Start of LISTED RECORDS
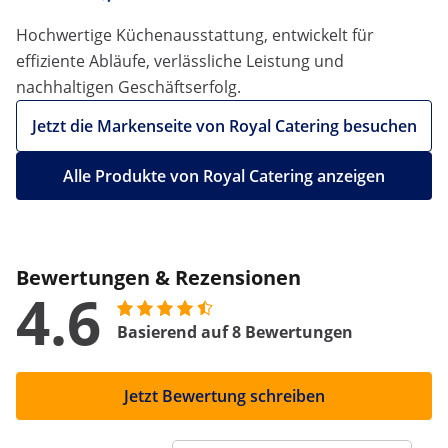
Hochwertige Küchenausstattung, entwickelt für
effiziente Abläufe, verlässliche Leistung und
nachhaltigen Geschäftserfolg.
Jetzt die Markenseite von Royal Catering besuchen
Alle Produkte von Royal Catering anzeigen
Bewertungen & Rezensionen
4.6
Basierend auf 8 Bewertungen
Jetzt Bewertung schreiben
End of LISTED RECORDS
**WORK ORDER:**
Please filter the entries for the word "Bewertungen" and copy the lines that have it.

**TASK ANSWER:**
Bewertungen & Rezensionen
Basierend auf 8 Bewertungen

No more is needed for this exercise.